Fugues musicales
Inscriptions ouvertes
À partir de 9 350 € par personne
À Salzbourg, l’été ne marque pas une parenthèse mais une intensification. La ville, cernée par les reliefs alpins et ordonnée par une architecture baroque d’une précision presque musicale, entre alors dans un état de vibration continue. Les jours s’allongent, les perspectives s’ouvrent, et chaque lieu, de la vieille ville aux grandes salles du festival, semble appelé à devenir espace de résonance. Ici, la musique ne surplombe pas la cité : elle la traverse, la structure, l’habite jusque dans ses silences.
Depuis plus d’un siècle, le Festival de Salzbourg s’affirme comme un lieu où le grand répertoire se confronte aux regards les plus singuliers de notre temps. La dimension spirituelle et visionnaire de Saint François d’Assise de Messiaen y prend corps sous la direction de Maxime Pascal et le regard radical de Romeo Castellucci, tandis que la virtuosité jubilatoire de Rossini s’exprime dans Il viaggio a Reims, porté par Cecilia Bartoli et Florian Sempey dans la mise en scène incisive de Barrie Kosky.

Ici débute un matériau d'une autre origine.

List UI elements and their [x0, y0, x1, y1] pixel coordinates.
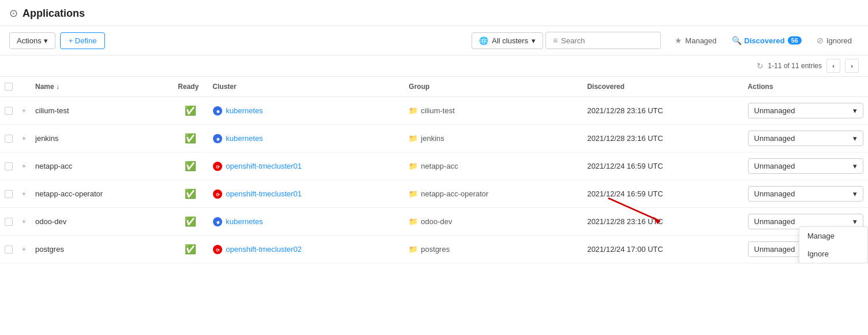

Mozart occupe une place centrale avec Così fan tutte, incarné par Elsa Dreisig et Lea Desandre, tandis que Strauss déploie toute sa richesse de contrastes dans Ariadne auf Naxos, portée par la noblesse vocale d’Elīna Garanča. Le parcours s’ouvre enfin à la grande tradition symphonique avec le Vienna Philharmonic dirigé par Tugan Sokhiev, avant de retrouver la brûlure intemporelle de Carmen dans une lecture tendue et incandescente de Teodor Currentzis, incarnée par Asmik Grigorian.
L’ensemble compose un itinéraire d’une rare cohérence, où les grandes figures de la scène musicale contemporaine dialoguent avec les œuvres, et où chaque soirée s’inscrit comme une étape essentielle d’un voyage artistique total.